Analysis of fine-scale structures requires low accelerating voltages. Consequently, only low to intermediate energy X-ray lines with many peak overlaps can be evaluated which requires deconvolution. Examination of nano-scale structures also requires low probe currents which would give low X-ray count rates with traditional EDX detectors. The additional time required to acquire sufficient data for deconvolution risks altering the specimen as a result of beam-sample interaction or sample contamination. The BRUKER XFlash 5060F SDD has allowed us to overcome these limitations and offers additional benefits as we demonstrate here.

The annular SDD is inserted between the pole piece and sample and has a large solid angle (1.1sr). It is ideally suited for the analysis of topographically complex, three-dimensional samples. X-rays are collected from 4 separate detector segments and signals are processed in parallel by 4 detection units allowing high count rates at low dead-time. Even at lowest beam current (<10pA), samples can be investigated under high vacuum in natural state. In VP mode, sufficient statistics can be collected with reduced acquisition times, consequently reducing the likelihood of sample contamination.
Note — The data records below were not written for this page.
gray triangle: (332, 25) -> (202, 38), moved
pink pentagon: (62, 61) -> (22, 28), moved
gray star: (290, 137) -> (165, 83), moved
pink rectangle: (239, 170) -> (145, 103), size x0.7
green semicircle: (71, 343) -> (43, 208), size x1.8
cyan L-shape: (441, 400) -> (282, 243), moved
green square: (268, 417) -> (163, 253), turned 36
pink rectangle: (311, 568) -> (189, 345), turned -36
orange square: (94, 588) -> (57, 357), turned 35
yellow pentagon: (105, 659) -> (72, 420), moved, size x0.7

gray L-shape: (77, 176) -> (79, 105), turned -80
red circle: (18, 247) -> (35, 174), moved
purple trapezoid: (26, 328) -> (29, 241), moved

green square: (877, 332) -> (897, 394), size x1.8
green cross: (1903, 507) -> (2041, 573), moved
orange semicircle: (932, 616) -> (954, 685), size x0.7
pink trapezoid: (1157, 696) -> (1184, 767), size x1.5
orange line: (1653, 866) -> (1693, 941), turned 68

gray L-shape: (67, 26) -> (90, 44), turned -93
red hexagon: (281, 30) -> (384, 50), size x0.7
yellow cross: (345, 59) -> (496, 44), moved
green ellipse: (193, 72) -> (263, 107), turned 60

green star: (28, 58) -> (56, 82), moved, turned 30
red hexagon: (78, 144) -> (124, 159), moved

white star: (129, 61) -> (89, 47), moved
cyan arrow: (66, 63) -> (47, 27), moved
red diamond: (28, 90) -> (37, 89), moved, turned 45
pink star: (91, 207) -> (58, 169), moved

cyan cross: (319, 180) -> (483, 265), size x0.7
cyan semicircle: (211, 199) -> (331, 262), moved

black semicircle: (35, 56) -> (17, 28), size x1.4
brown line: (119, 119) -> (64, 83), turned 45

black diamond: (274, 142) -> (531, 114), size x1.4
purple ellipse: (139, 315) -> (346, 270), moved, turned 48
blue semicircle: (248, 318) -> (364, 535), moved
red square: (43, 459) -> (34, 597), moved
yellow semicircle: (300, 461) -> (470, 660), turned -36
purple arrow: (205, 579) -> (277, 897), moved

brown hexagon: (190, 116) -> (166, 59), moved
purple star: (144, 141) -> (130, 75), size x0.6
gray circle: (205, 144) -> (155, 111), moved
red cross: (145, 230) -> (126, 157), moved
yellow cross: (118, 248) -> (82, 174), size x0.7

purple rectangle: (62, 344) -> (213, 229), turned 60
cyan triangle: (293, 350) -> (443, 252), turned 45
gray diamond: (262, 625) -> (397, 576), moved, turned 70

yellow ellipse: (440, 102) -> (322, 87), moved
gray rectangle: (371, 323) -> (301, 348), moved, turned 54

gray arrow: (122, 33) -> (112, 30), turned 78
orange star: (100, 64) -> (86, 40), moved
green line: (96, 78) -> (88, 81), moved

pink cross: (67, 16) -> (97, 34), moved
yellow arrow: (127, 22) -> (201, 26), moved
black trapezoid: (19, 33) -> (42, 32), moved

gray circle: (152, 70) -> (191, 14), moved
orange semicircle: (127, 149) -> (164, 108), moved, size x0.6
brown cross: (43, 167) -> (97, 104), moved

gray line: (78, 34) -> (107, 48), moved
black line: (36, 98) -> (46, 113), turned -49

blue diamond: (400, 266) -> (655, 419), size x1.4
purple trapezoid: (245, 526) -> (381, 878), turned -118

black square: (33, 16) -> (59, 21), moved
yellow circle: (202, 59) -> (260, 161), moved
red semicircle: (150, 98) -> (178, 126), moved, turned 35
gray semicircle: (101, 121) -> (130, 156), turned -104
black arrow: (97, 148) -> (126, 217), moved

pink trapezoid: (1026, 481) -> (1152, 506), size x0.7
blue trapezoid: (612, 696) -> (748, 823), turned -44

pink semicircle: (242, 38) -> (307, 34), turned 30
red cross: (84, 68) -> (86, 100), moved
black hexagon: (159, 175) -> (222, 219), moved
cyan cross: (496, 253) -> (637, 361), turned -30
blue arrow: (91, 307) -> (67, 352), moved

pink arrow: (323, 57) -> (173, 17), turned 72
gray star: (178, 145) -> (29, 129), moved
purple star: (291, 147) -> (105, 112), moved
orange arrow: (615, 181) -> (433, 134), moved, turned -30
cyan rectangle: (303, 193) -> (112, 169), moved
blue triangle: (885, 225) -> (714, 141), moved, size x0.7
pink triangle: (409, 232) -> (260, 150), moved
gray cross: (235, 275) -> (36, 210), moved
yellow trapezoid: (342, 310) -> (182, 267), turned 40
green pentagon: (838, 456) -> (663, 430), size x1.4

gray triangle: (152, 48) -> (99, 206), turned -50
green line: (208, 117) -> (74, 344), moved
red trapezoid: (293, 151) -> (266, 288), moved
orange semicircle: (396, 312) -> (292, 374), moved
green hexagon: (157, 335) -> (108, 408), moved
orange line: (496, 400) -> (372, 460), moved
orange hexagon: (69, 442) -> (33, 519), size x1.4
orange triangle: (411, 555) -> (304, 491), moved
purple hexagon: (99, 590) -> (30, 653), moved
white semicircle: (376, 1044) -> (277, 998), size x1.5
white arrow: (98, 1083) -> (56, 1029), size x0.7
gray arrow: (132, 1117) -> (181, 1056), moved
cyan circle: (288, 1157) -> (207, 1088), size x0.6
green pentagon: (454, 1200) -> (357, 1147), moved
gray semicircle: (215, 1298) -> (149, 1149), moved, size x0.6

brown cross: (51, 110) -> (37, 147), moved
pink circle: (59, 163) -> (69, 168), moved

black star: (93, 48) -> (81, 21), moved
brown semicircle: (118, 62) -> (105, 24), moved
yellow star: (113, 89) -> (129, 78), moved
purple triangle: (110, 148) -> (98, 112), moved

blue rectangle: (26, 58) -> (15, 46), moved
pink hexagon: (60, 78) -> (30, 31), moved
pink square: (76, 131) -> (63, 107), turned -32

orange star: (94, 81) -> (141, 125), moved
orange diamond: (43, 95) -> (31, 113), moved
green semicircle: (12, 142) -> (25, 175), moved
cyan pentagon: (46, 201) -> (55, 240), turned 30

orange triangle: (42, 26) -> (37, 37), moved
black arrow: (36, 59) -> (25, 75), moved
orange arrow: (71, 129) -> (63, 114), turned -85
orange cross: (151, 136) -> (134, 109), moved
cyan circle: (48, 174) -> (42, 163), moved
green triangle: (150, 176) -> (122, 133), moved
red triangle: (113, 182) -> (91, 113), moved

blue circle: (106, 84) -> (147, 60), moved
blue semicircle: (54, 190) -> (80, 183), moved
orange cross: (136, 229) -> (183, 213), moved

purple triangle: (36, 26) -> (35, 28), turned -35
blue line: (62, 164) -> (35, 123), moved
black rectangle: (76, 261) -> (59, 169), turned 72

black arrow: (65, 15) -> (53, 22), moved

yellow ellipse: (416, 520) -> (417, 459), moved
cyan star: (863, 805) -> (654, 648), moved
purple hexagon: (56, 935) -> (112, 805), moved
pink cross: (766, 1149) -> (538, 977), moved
4 studies are presented here. Experimental impact foil craters (Fig. 1) used to develop methodologies for the examination of samples from NASA’s STARDUST mission were examined (6kV, 1,100kcps, 45% dead time, 4096 x 3072 pixels, 62nm pixels, 7 min). Residues of glass projectiles can be clearly distinguished from the aluminium target with no detector shadowing across the field of view. Fig. 2 shows a portion of the Martian meteorite “Tissint”. This analysis was carried out at low beam current (4kV, <10pA, 733x853 pixels, 55nm pixels, 13 h). The mapped area revealed a thin coating and local enrichment of carbon (and nitrogen). The third study (Fig. 3) was carried out under low vacuum (20Pa, 5kV, 1.8nA, 20kcps, 320x240 pixels, 460nm pixels, 33 min) and shows mineralization in the ovipositor of a parasitoid wasp. Sufficient data quality allows deconvolution of overlapping element lines (Zn-L, Na-K). The final study (Fig. 4) demonstrates that the analysis of core-shell nano particles (5kV, 520pA, 14-72kcps, 250x250 pixel, 2nm pixels, 6 min) on thin film supports has become possible.

It can be concluded that improvements in SDD technology will stimulate new approaches for various fields. To minimize acquisition time and increase spectrum statistics, the total solid angle is relevant, not the active detector area. Element analysis at low kV and low beam current in combination with multi-segment SDDs provides high spatial resolution and high detection sensitivity without the necessity of applying a conductive coating or working in low vacuum.